Scott avait été très mécontent de ne voir ni Stiles, ni Derek à la réunion et il l'avait fait savoir à la jeune femme, qui avait discrètement tenu le loup au courant de tout. Pour être honnête, Derek ne regrettait pas le moins du monde d'avoir décidé de rester au loft, auprès de Stiles. Ainsi, il pouvait le soulager de sa douleur dès que ça n'allait pas. De plus, il pouvait le surveiller à sa guise et être là dès que le plus jeune avait besoin de quoi que ce soit.

Stiles alternait entre grosses siestes et réveils courts. Derek n'était pas le moins du monde étonné. Les blessures de l'hyperactif étaient nombreuses et épuisantes. Il avait pris cher, il était donc normal qu'il ait besoin de repos. Et encore, ce n'était que le premier jour. Le fait qu'il n'hésite pas à rester allongé et à se rendormir était une bonne chose. Ce qui l'était moins, c'était ce silence artificiel. Derek ne digérait toujours pas le mutisme du plus jeune. Son babillage était naturel, pas ça. Le pire dans tout ça, c'était le désir flagrant de Stiles de se faire tout petit, comme s'il avait peur de se faire remarquer. Lorsqu'il se réveillait, c'était toujours la même chose : il gardait les yeux fermés un moment alors même que Derek savait pertinemment à quel moment il sortait de sa torpeur. Ensuite, il demandait vraiment le minimum au loup, comme de l'eau ou juste de l'aider à se déplacer pour aller aux toilettes. Pour lui, il valait mieux attirer le moins possible son attention.

Ce que Stiles ne savait pas, c'était que Derek le gardait sans arrêt dans sa ligne de mire, prêt à subvenir à n'importe lequel de ses besoins. En fait, sa retenue lui déplaisait fortement, mais il ne lui disait rien. Ce qu'il désirait, c'était le mettre à l'aise, lui montrer qu'il était libre de faire ce qu'il voulait. A croire qu'il avait mal compris le message.

- T'as faim ? S'enquit Derek en revenant dans le salon.
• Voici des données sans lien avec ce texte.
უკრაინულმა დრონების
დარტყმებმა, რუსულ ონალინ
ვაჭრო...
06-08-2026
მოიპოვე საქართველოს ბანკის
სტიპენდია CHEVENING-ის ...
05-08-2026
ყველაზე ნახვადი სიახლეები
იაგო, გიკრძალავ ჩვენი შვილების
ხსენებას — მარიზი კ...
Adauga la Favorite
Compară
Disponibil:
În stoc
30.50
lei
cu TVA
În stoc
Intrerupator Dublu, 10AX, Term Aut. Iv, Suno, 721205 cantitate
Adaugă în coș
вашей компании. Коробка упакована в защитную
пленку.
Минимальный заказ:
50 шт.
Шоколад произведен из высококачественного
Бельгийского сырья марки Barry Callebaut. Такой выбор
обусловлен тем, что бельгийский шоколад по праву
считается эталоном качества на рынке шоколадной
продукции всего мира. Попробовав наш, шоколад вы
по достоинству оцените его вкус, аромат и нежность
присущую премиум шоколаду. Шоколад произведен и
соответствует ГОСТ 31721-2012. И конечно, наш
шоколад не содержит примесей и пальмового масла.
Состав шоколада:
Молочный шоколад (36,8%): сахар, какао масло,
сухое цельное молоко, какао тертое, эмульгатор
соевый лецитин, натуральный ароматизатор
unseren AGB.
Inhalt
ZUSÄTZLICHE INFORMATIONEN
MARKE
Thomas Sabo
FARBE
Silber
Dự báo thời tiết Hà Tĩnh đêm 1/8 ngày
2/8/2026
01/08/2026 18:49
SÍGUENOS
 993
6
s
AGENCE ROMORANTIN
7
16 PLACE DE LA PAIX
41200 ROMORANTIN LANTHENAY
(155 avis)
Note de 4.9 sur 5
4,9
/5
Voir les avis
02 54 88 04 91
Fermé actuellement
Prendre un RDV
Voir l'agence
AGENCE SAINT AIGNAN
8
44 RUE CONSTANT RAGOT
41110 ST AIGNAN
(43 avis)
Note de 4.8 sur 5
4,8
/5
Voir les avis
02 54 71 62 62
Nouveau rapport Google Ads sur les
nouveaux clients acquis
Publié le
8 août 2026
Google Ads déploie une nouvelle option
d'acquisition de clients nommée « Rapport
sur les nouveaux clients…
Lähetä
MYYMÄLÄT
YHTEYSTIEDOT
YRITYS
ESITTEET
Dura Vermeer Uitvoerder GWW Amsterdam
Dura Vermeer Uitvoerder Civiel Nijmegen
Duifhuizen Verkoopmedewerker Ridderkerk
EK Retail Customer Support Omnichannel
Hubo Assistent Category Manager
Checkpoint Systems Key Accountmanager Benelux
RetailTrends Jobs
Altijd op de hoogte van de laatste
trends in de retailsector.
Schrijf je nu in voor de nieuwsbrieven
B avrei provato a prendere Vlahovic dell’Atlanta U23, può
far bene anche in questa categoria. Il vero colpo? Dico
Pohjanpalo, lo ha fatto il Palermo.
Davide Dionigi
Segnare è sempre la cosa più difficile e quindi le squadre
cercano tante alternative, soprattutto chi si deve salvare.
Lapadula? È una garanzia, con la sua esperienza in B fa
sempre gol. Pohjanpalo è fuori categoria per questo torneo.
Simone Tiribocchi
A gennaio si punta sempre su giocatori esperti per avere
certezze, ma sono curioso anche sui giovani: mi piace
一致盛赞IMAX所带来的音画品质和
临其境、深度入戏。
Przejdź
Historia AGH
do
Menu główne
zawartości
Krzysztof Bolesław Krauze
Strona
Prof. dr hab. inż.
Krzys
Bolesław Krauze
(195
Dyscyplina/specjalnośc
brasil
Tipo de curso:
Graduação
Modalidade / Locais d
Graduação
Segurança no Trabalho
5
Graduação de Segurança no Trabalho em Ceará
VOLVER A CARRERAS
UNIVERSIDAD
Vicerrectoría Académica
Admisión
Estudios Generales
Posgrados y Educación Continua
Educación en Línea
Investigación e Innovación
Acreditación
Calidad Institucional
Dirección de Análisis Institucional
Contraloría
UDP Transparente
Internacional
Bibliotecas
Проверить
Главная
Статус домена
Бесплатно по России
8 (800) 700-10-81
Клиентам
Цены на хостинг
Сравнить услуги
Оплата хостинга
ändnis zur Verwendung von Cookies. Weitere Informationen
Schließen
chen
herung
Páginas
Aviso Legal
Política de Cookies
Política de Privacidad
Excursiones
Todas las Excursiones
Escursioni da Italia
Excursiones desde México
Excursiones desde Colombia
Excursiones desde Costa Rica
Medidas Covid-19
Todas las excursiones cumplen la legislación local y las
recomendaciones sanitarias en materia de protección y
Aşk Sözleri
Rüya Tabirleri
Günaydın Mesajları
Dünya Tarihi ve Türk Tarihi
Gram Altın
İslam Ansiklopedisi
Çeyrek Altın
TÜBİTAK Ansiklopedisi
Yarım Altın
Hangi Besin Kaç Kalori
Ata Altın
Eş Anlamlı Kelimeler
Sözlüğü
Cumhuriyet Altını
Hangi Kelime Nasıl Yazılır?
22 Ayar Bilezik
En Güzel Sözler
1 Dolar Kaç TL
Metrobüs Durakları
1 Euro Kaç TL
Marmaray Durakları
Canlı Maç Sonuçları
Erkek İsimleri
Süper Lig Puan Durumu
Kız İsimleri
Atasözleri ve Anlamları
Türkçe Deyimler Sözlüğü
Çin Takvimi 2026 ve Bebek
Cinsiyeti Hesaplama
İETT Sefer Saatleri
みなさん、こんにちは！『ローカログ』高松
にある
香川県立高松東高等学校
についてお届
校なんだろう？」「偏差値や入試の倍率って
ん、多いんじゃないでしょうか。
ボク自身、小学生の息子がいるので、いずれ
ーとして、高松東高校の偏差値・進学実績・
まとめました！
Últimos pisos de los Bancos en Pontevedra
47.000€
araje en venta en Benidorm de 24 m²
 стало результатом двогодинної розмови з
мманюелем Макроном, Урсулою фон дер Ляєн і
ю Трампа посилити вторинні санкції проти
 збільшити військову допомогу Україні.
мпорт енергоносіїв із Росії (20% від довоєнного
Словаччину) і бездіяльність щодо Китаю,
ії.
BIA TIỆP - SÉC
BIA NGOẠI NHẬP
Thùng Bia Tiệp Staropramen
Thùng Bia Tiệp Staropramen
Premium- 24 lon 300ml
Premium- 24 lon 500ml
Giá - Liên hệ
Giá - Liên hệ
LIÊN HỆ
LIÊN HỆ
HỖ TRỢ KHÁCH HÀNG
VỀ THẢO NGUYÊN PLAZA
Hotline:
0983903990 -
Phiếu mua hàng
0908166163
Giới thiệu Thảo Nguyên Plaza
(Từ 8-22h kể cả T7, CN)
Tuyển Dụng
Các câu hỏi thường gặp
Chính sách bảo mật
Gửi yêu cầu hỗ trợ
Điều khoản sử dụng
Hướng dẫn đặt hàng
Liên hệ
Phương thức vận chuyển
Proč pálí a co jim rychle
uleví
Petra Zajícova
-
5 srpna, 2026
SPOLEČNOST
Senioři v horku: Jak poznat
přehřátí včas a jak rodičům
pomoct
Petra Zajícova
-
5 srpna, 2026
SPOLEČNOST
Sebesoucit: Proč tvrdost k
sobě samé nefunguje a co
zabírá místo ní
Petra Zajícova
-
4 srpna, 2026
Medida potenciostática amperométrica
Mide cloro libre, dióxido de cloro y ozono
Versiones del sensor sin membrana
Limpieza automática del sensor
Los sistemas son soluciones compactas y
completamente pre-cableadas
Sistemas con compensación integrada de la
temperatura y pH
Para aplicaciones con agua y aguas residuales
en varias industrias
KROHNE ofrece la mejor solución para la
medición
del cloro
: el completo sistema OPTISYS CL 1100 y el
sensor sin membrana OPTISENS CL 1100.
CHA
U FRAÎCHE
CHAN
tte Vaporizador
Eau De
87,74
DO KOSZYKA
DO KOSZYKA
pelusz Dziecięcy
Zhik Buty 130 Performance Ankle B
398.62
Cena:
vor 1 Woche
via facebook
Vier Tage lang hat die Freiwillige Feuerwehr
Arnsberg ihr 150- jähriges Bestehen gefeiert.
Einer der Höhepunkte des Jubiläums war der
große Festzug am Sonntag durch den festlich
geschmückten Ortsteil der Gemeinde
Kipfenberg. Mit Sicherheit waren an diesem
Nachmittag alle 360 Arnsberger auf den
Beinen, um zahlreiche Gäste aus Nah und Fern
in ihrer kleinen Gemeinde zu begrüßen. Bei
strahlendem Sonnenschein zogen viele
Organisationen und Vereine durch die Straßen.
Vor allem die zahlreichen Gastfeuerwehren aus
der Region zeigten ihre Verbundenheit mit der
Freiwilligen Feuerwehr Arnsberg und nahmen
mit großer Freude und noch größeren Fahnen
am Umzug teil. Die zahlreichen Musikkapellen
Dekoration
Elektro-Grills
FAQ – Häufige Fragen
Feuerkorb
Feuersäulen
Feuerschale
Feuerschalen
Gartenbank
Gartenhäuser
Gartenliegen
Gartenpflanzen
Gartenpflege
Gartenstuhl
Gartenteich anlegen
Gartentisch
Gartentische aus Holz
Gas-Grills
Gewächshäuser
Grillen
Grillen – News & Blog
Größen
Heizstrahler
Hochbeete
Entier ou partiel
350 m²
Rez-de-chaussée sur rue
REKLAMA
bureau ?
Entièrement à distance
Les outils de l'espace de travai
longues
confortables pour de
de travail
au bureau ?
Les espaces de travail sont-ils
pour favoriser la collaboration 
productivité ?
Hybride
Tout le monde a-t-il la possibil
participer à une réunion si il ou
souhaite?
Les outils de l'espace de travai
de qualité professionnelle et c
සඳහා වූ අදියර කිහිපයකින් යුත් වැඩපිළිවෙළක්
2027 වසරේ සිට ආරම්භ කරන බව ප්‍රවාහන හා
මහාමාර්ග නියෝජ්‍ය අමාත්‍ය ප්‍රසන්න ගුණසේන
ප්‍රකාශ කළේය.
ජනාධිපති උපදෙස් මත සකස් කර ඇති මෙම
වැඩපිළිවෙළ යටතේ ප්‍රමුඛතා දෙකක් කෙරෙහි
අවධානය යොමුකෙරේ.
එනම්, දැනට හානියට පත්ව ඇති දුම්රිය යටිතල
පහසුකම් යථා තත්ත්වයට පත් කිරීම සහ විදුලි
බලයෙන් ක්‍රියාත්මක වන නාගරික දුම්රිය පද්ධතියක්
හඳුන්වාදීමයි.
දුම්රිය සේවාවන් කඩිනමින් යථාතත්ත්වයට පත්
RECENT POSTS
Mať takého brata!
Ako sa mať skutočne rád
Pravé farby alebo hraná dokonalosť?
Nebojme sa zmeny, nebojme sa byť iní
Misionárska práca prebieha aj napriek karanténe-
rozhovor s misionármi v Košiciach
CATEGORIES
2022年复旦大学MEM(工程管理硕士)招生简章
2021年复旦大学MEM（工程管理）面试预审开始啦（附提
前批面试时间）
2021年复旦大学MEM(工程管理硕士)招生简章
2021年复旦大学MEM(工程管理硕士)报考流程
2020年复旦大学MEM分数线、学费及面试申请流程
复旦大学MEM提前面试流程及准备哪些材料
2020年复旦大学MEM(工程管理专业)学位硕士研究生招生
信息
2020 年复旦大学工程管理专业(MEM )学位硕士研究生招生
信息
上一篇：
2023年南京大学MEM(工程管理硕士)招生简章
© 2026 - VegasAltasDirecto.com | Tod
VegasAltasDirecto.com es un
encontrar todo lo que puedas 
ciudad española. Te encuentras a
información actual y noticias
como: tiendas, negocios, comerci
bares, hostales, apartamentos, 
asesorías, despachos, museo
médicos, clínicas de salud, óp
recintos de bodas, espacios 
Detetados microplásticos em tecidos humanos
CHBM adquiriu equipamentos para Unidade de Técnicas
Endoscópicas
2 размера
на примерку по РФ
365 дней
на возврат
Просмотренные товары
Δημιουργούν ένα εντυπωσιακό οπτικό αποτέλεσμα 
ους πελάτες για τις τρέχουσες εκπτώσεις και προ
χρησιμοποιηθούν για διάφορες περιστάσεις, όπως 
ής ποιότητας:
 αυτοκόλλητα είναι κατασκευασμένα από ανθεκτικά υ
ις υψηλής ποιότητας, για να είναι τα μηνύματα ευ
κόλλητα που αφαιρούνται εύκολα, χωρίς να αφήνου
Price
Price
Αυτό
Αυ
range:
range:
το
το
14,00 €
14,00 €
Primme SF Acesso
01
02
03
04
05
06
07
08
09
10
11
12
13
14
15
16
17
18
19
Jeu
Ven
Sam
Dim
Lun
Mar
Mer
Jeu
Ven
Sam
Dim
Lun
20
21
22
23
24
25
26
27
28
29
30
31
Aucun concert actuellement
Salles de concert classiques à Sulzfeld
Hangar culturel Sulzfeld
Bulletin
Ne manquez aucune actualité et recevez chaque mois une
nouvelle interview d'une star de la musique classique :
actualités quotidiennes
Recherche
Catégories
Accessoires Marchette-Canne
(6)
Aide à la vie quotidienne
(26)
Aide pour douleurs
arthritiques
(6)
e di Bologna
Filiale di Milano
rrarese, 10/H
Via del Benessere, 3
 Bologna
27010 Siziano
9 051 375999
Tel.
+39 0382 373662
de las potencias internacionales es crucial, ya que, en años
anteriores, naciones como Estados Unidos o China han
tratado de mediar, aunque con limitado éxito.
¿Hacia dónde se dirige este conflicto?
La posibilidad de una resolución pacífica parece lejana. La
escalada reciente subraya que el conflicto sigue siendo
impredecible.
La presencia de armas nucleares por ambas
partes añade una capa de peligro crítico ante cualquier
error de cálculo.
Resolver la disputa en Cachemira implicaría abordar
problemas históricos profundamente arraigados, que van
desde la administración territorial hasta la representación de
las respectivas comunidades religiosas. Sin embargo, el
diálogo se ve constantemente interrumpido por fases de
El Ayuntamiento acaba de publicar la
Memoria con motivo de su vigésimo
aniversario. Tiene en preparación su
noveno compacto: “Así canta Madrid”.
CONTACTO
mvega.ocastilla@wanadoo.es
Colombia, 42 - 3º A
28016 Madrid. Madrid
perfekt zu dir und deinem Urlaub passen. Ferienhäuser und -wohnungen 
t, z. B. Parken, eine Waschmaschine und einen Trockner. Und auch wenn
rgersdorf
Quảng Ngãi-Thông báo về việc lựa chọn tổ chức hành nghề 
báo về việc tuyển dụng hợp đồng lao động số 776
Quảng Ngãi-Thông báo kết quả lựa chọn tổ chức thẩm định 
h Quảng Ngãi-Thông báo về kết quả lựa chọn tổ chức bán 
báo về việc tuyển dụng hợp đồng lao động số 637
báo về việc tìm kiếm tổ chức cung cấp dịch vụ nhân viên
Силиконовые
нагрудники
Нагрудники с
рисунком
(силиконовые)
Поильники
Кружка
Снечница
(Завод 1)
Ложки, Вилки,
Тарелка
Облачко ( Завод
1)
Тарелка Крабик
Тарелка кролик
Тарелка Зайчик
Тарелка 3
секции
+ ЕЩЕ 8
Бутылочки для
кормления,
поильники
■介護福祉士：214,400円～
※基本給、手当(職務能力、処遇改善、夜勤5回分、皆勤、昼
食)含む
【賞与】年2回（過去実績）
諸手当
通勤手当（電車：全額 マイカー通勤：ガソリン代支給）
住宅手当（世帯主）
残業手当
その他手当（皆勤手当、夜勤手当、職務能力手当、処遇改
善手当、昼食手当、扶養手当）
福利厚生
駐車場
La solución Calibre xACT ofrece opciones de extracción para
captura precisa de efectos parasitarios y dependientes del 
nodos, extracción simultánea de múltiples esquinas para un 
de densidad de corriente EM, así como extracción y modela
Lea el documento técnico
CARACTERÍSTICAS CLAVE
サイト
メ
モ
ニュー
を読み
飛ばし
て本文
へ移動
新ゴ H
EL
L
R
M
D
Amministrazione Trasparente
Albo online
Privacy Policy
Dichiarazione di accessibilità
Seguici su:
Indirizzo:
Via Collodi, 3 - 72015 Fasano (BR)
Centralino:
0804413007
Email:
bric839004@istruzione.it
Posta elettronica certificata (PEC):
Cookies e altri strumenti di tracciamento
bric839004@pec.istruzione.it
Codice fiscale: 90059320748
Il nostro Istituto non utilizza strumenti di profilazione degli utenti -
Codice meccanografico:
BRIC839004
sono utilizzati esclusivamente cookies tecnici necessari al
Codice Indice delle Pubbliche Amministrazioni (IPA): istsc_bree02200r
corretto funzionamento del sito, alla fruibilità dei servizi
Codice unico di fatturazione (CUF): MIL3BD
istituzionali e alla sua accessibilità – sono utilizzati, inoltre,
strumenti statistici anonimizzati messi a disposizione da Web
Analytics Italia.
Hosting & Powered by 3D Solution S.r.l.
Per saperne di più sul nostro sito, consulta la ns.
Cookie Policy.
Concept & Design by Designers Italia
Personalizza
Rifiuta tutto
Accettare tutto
Il avait passé un temps monstre à la cuisine, s'essayant à faire quelque chose d'un peu différent de ce qu'il faisait d'ordinaire – autre chose que des pâtes. Alors il espérait que Stiles répondrait oui, pour ne pas avoir fait tout ça pour rien.

L'hyperactif haussa lentement les épaules en grimaçant. Ce n'était pas l'idée qui le rebutait et Derek le savait : il sentait la douleur dans son odeur. Sans doute aussi cherchait-il à éviter de le déranger.

- J'ai préparé quelque chose, tu veux bien goûter ? Demanda-t-il d'un ton qu'il voulut égal.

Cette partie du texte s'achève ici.